<<<<
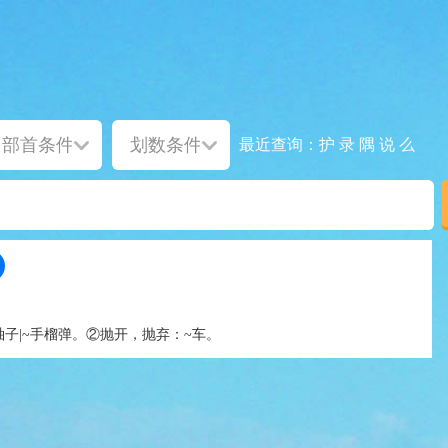
护
录
隅
说
么
最近查询：
袖子|~手榴弹。②抛开，抛弃：~车。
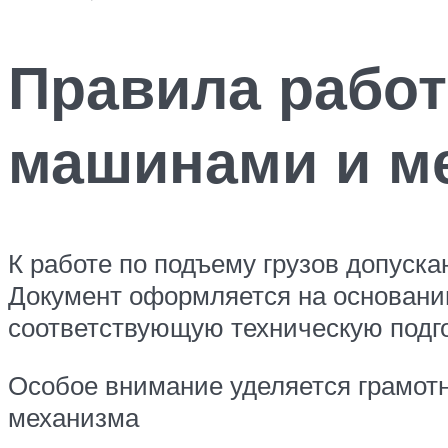
Правила рабо
машинами и м
К работе по подъему грузов допуска
Документ оформляется на основани
соответствующую техническую подго
Особое внимание уделяется грамотн
механизма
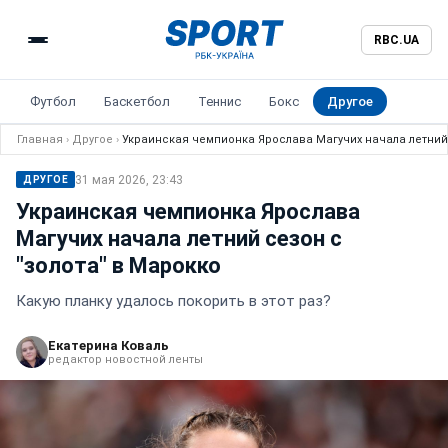
RBC.UA
Футбол
Баскетбол
Теннис
Бокс
Другое
Главная
›
Другое
›
Украинская чемпионка Ярослава Магучих начала летний 
31 мая 2026, 23:43
ДРУГОЕ
Украинская чемпионка Ярослава
Магучих начала летний сезон с
"золота" в Марокко
Какую планку удалось покорить в этот раз?
Екатерина Коваль
редактор новостной ленты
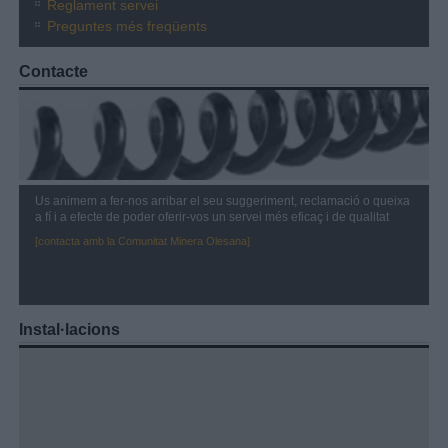
Reglament servei
Preguntes més freqüents
Contacte
Us animem a fer-nos arribar el seu suggeriment, reclamació o queixa
a fí i a efecte de poder oferir-vos un servei més eficaç i de qualitat
[contacta amb la Comunitat Minera Olesana]
Instal·lacions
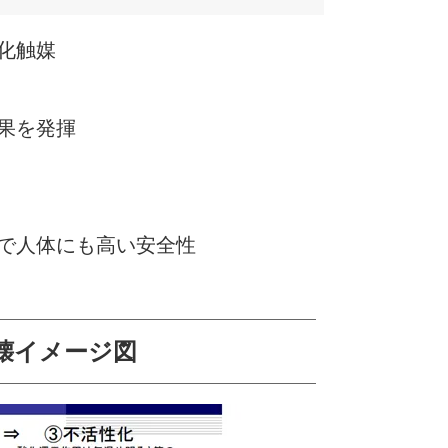
化触媒
果を発揮
品で人体にも高い安全性
壊イメージ図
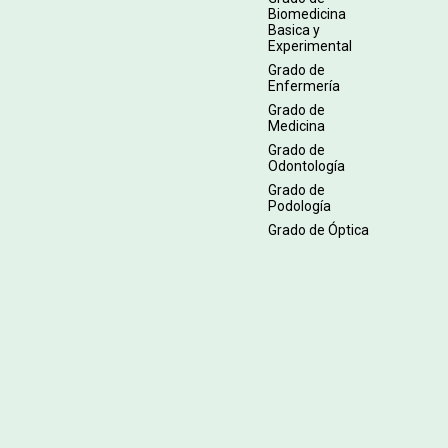
Biomedicina
Basica y
Experimental
Grado de
Enfermería
Grado de
Medicina
Grado de
Odontología
Grado de
Podología
Grado de Óptica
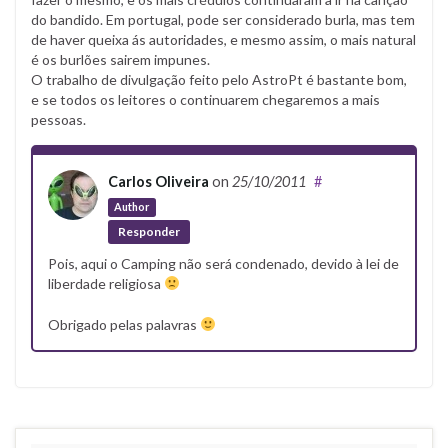
do bandido. Em portugal, pode ser considerado burla, mas tem
de haver queixa ás autoridades, e mesmo assim, o mais natural
é os burlões sairem impunes.
O trabalho de divulgação feito pelo AstroPt é bastante bom,
e se todos os leitores o continuarem chegaremos a mais
pessoas.
Carlos Oliveira
on
25/10/2011
#
Author
Responder
Pois, aqui o Camping não será condenado, devido à lei de
liberdade religiosa
Obrigado pelas palavras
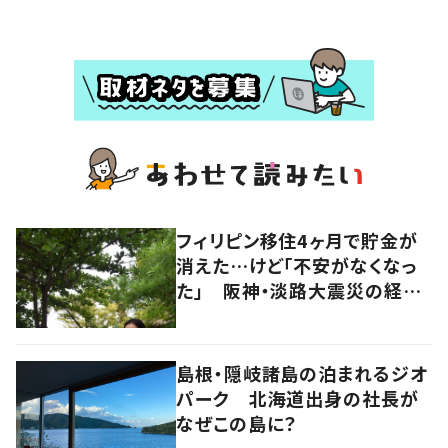
フィリピン移住4ヶ月で貯金が
消えた…けど「不安がなくなっ
た」 阪神・淡路大震災の経験
を経て辿り着いた“幸せの場
所”
島根・隠岐諸島の泊まれるジオ
パーク 北海道出身の社長が
なぜこの島に？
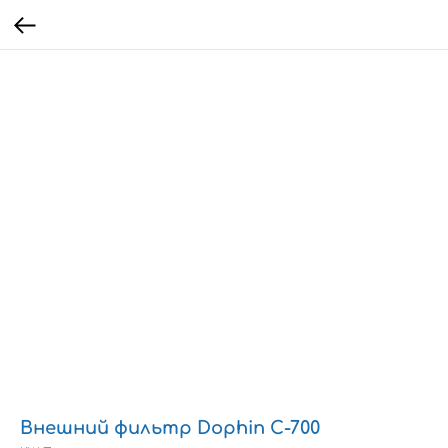
Внешний фильтр Dophin C-700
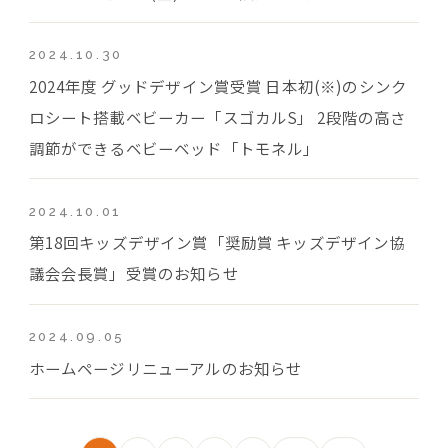
2024.10.30
2024年度 グッドデザイン賞受賞 日本初(※)のシンク
ロシート搭載ベビーカー「スゴカルS」 2段階の高さ
調節ができるベビーベッド「トモネル」
2024.10.01
第18回キッズデザイン賞「奨励賞 キッズデザイン協
議会会長賞」受賞のお知らせ
2024.09.05
ホームページリニューアルのお知らせ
>>>>
* Your task
Set down, exactly as written above, each line from the one with "Екатерина Коваль" through the one with "é os burlões sairem impunes.", and skip the pictures.

* Problem solution
Екатерина Коваль
редактор новостной ленты
Reglament servei
Preguntes més freqüents
Contacte
Us animem a fer-nos arribar el seu suggeriment, reclamació o queixa
a fí i a efecte de poder oferir-vos un servei més eficaç i de qualitat
[contacta amb la Comunitat Minera Olesana]
Instal·lacions
化触媒
果を発揮
品で人体にも高い安全性
壊イメージ図
Biomedicina
Basica y
Experimental
Grado de
Enfermería
Grado de
Medicina
Grado de
Odontología
Grado de
Podología
Grado de Óptica
do bandido. Em portugal, pode ser considerado burla, mas tem
de haver queixa ás autoridades, e mesmo assim, o mais natural
é os burlões sairem impunes.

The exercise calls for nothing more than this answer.